Mosca chiede alla Nato di ritirare le sue infrastrutture militari alle posizioni del 1997

AGI – Nel trattato proposto alla Nato per allentare le tensioni in Europa, Mosca chiede all’Alleanza il ritiro delle sue infrastrutture militari alle posizioni del 1997, vale a dire prima dell’adesione dei Paesi dell’Europa orientale.
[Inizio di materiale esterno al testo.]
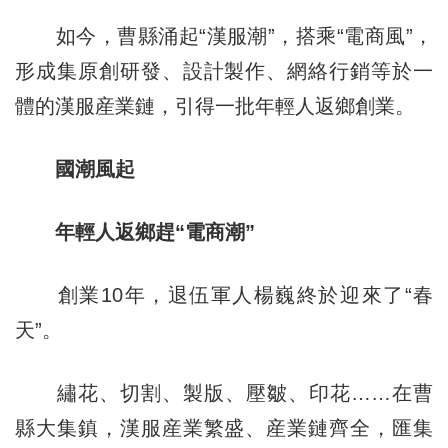
如今，曹縣涌起“漢服潮”，搭乘“電商風”，
形成集原創研發、設計製作、網絡行銷等於一
體的漢服産業鏈，引得一批年輕人返鄉創業。
國潮風起
年輕人返鄉趕“電商潮”
創業10年，退伍軍人楊巍終於迎來了“春
天”。
繡花、切割、製版、壓皺、印花……在曹
縣大集鎮，漢服産業繁盛、産業鏈齊全，匯集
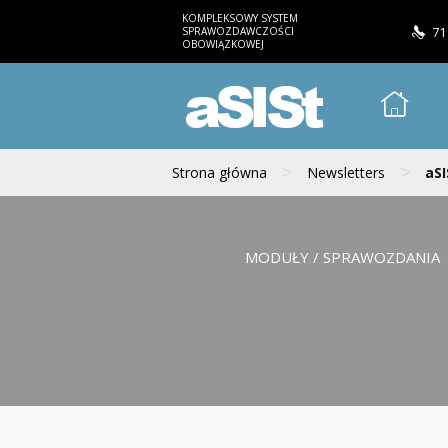
KOMPLEKSOWY SYSTEM
SPRAWOZDAWCZOŚCI
71
OBOWIĄZKOWEJ
aSISt
>
>
Strona główna
Newsletters
aSI
MODUŁY / SPRAWOZDANIA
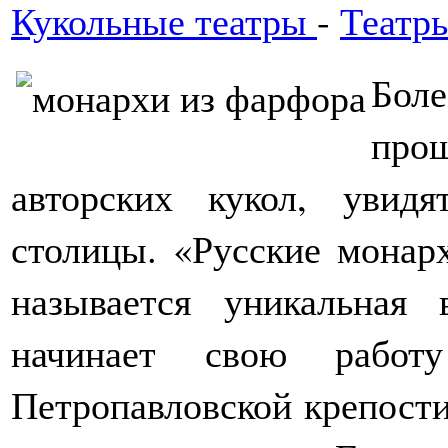
Кукольные театры
-
Театр
Бол
прош
авторских кукол, увид
столицы. «Русские монар
называется уникальная
начинает свою работ
Петропавловской крепости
Lo si legge nel testo del documento, presentato il 15 dicembre e pubblicato oggi dal ministero degli Esteri.

“La nostra posizione è che tutte queste infrastrutture debbano essere rimosse ed è necessario tornare alle posizioni del 1997”, ha spiegato in un briefing con la stampa il vice ministro degli Esteri russo, Serghei Ryabkov, responsabile per Mosca dei colloqui con gli Usa sulla stabilità strategica.

Nel documento inviato all’Alleanza, si chiede, tra le altre cose, di escludere un’ulteriore espansione della Nato e l’adesione dell’Ucraina; non schierare truppe e armi aggiuntive al di fuori dei Paesi in cui si trovavano nel maggio 1997, salvo casi eccezionali; abbandonare qualsiasi attivita’ militare della Nato in Ucraina, Europa orientale, Caucaso e Asia centrale; non schierare missili a medio e corto raggio in zone da cui possono raggiungere il territorio della controparte.

L’accordo proposto dalla Nato – che contiene richieste in passato già respinte dall’Alleanza – è stato presentato insieme a un altro documento inviato agli Usa e contenente le garanzie legali che Mosca vorrebbe vedere accolte per la propria sicurezza.

I due trattati

La Russia ha reso noti i dettagli delle “due proposte di trattato”, inviate a Usa e Nato, volti a limitare l’influenza americana e dell’Alleanza atlantica ai suoi confini e intende avviare “da sabato” negoziati con Washington sulle misure presentate, al fine di prevenire un’escalation di tensioni.

I due testi, denominati “Trattato tra Stati Uniti e Federazione Russa sulle garanzie di sicurezza” e “Accordo su misure per garantire la sicurezza della Federazione Russa e degli Stati membri” della Nato, prevedono in particolare che l’impegno ad escludere un’ulteriore espansione dell’Alleanza e l’istituzione di basi militari statunitensi nei Paesi dell’ex spazio sovietico, secondo quanto reso noto dal ministero degli Esteri di Mosca.

Il governo di Putin, infine, propone agli Stati Uniti di rinunciare al dispiegamento di armi nucleari al di fuori dei confini di entrambi i Paesi nel quadro di un nuovo trattato sulle garanzie di sicurezza consegnato nella giornata di mercoledì.